The specimens were prepared by mixing soil, water, and Portland cement together according to the pre-designed mixing ratios. Water and Portland cement were first mixed to obtain the cement slurry. The cement slurry was then used to mix the soil so that the flowable fill could be obtained. This procedure mimicked the flowable fill preparation method used on the construction site adopted by the authors’ team. The specimens were cylindrically shape, 50 mm in diameter, and 100 mm in height. The specimens were cured at a temperature of 20 °C and >95% relative humidity for 28 days.

2.3. Drying–Wetting and Freeze–Thaw Actions

After 28 days of curing, the specimens underwent 0–6 cycles of either drying–wetting or freeze–thaw action. The drying–wetting cycles were carried out based on the following procedure:

• The specimens were submerged in clean water at 20 °C for 5 h;
• The specimens were then moved to an oven at 65 °C for 18 h to dry, then transferred to room temperature to complete a drying–wetting cycle;
• Steps 1 and 2 were repeated for the specimens that required more than one drying–wetting cycle.

The freeze–thaw cycles were carried out based on the following procedure:

• The specimens were placed in a −15 °C refrigerator for 12 h to freeze them;
• The specimens were then moved to a curing box at 20 °C temperature and >95% relative humidity for 12 h to thaw;
• Steps 1 and 2 were repeated for the specimens that required more than one freeze–thaw cycle.

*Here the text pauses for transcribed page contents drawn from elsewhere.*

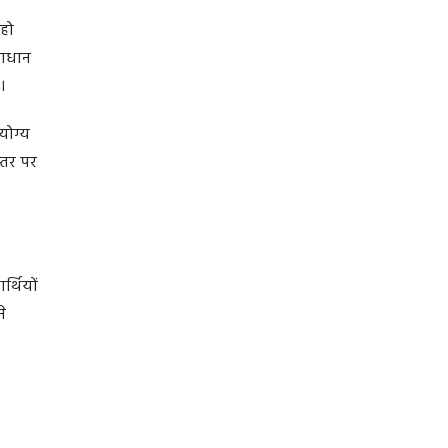
 हो
माधान
है।
योग्य
स्तर पर
र्थियों
े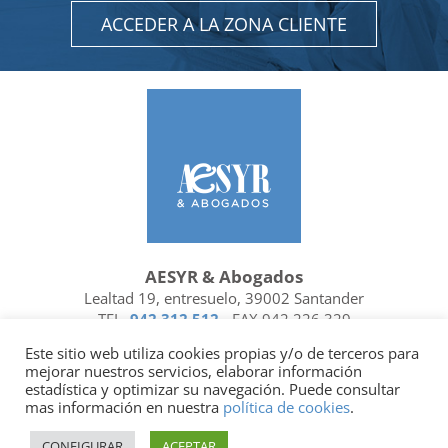
ACCEDER A LA ZONA CLIENTE
AESYR & Abogados
Lealtad 19, entresuelo, 39002 Santander
TEL.
942 312 512
- FAX 942 226 329
Ubicación y contacto
Este sitio web utiliza cookies propias y/o de terceros para
mejorar nuestros servicios, elaborar información
Facebook
Linkedin
estadística y optimizar su navegación. Puede consultar
mas información en nuestra
política de cookies
.
Socio de
| Miembro de
CONFIGURAR
ACEPTAR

For the procedures, given above, of conducting drying–wetting and freeze–thaw tests, we consulted “Test code for hydraulic concrete (SL/T 352-2020)” and other similar experimental studies.

2.4. Testing Methods

Unconfined compressive tests, mass loss measurement, and SEM imaging were carried out on the flowable fill specimens to investigate the degradation effects of drying–wetting and freeze–thaw actions. In the unconfined compressive test, the testing apparatus was Xinweite YYW-II. The strain rate during the test was 1.0 mm/min. The mass loss was measured using an electronic weighing balance. The SEM apparatus used here was JEOL JSM-6390A.

2.5. Testing Programme

The testing program for drying–wetting and freeze–thaw experiments is given in

Table 1. Testing program of drying–wetting experiments.

Test No.	Water/Soil (w/s) Ratio	Cement/Soil (c/s) Ratio	Number of Drying–Wetting Cycles
1	0.5	0.1	0, 1, 3, 6
2	0.5	0.125	0, 1, 3, 6
3	0.5	0.15	0, 1, 3, 6
4	0.55	0.15	0, 1, 3, 6
5	0.6	0.15	0, 1, 3, 6

and

Table 2. Testing program of freeze–thaw experiments.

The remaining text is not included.